Gretna asked, having no idea what the question would bring up. It hung there in the bright afternoon and she noticed immediately that the easy posture of Roscoe had changed. It was like the bones in his face were struggling with the muscles, like they might pull from the skin all together.

People don't die like they do in the movies. They don't leave this earth with a perfect last statement. There is no angelic moment of clarity. There is only confused looks, lack of breath and a desperate gasping in fear and disbelief. Roscoe had seen people die in the years he spent in the Nam. He had seen a few more stateside, when he found himself at roadside accidents that seemed to find him like a curse. He wished he could drive by, but the medic in him made him stop, and made him help. It was a sore spot between he and Lilly. She hated stopping for stranded motorists and she detested how her life was disrupted by Roscoe's crusade. She had been a nurse in the war and when she came home she vowed to never have blood on her hands again. She never worked as a nurse again, and she never went back to school like she had dreamed as a girl. She wanted to live a quiet life, without the screams of young men echoing in her head. But Roscoe couldn't pass by anyone in need. He would forget whatever was going on in their life. The day would been spent getting parts for broken cars, ferrying people around that they didn't know, and on a few occasions, giving C.P.R. or keeping pressure on a wound.

"She was my angel."

Roscoe said as he looked out the window.

"You know all my life I always wondered about men that complained about their wives. Men that couldn't wait to get to a bar. These guys that say their wives gained weight, or nagged. I never tired of looking at my Lilly. Our lives weren't perfect and Lord, she used to get mad at me, but I never tired of looking at her. I never fought back when she got angry. Maybe I was just simple minded. Maybe I should have fought but, whenever she got upset, I just couldn't ignore how child like she became. I never forgot how much I loved her. I never forgot the good times. I couldn't get angry. Even when she was mad as the devil, I was still happy to be near her. We used to go hours without talking, we would sit and read or make dinner, we were always together. We would put on music and when a song came on that we loved, we would dance a little, you know? Just for a minute or two. No matter what was going on in our lives, she would look up at me and I'd remember those great days in Europe, driving around with nothing but a day and a map in front of us. She wore rose water perfume. I loved the way she smelled."
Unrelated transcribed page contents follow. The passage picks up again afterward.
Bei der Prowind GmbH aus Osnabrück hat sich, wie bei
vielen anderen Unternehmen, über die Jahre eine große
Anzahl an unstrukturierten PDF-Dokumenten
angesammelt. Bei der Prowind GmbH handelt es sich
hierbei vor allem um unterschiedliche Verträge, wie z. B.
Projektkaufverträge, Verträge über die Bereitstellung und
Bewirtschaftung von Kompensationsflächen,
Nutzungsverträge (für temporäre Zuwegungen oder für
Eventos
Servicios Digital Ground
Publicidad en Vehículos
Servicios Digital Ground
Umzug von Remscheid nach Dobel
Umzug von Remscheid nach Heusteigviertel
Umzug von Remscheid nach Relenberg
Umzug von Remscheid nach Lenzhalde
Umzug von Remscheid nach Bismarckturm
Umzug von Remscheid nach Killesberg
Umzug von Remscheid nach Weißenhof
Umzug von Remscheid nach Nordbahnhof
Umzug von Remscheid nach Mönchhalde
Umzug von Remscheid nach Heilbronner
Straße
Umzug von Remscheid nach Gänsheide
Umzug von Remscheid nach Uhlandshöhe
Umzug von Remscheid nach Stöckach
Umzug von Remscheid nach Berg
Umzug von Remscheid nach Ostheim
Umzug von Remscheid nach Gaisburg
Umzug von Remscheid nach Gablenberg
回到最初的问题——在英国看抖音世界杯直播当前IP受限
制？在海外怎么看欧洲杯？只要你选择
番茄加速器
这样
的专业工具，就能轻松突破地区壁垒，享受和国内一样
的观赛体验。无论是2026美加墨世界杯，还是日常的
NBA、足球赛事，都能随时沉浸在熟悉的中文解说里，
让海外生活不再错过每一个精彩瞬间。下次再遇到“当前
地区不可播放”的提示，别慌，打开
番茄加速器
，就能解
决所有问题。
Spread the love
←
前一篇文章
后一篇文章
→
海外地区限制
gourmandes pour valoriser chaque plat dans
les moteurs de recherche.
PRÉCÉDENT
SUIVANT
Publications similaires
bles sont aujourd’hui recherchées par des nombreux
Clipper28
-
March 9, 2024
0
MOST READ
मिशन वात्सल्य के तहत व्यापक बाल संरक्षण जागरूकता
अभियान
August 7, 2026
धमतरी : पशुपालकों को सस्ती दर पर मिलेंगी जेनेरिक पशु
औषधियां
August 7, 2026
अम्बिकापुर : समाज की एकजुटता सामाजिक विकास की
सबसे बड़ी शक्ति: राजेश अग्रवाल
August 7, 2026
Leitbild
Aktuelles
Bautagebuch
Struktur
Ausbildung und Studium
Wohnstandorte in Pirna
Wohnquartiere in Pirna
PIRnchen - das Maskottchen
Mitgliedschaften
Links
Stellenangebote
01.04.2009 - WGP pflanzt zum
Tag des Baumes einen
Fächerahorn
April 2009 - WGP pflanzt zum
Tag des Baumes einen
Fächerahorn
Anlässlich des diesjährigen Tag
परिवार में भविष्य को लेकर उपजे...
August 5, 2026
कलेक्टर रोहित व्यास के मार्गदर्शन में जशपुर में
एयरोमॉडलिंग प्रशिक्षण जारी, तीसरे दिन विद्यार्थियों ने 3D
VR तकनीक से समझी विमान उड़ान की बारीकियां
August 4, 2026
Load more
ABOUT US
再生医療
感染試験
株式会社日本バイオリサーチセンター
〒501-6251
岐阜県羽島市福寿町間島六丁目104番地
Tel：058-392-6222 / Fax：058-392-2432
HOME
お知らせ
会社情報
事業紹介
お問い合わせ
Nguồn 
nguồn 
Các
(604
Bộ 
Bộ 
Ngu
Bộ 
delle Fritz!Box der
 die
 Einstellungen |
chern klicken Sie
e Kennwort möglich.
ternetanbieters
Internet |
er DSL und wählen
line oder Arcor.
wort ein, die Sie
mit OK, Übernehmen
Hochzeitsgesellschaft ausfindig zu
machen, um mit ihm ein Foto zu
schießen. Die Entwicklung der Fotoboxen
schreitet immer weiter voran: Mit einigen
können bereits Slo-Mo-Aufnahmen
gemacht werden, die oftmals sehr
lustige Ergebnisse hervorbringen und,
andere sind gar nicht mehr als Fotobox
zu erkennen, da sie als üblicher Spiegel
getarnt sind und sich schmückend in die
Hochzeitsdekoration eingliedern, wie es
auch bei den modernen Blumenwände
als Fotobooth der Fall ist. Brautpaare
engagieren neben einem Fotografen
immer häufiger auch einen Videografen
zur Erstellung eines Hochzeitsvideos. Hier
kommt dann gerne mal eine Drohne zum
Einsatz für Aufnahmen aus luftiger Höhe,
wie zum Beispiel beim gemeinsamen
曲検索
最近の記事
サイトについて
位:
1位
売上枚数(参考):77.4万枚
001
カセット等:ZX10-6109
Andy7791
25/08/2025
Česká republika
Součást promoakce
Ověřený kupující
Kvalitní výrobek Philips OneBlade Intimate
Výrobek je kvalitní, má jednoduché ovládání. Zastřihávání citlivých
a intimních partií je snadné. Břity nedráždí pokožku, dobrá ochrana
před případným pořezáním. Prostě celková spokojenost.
It was a beautiful day outside and Roscoe clinched his eyes together as hard as he could. The trauma always lurked right below the surface of his skin, just out of sight. Working on old things and making them run, held it all at bay. He would work himself into a walking coma and at the end of the day he'd eat, have a glass of wine and drift off to a place where he could still take Lilly for a turn around the dance floor. He would wake in a fog and move into another day.

"It was August twenty first, nineteen eighty five."

Roscoe gripped his hat like a rope and his hands twisted the fabric into a crumpled knot as he spoke.

"There was a lady standing next to her car on highway twenty seven. It was drizzling like it does ever summer day around three or four in the afternoon. We were on our way to a restaurant, it was our anniversary. She wore a special dress with flowers on it. I can remember it waving in the breeze, as we drove with the windows down. She held the dress in place with her hands and pushed the material down between her knees. She saw the car before I did and her face showed she was mad before I stopped. When I pulled over she asked me to just keep going, but the lady looked so lost and her hood was up. It was starting to rain harder and I told Lilly it would just be a minute. She slapped her purse against her legs when I got out. Her car was half in the slow lane and I told her to get in while I pushed it out of the way. I was preoccupied with trying to get her situated when I heard the tires sliding on the pavement. It was a weird sound like a fingernail on canvas, and then I heard the crash."

Roscoe pulled a handkerchief from his pocket and dabbed his eyes. His head was down and his other hand held onto the hat for dear life. Gretna wished she had never asked, she wished she could pour them a drink, she wished she could get away. She stared spell bound at the man she hardly knew, lost in a story he didn't want to tell. He was powerless to stop it from running over the levy, and it spilled out of him like a violent wall of water that nothing could hold back.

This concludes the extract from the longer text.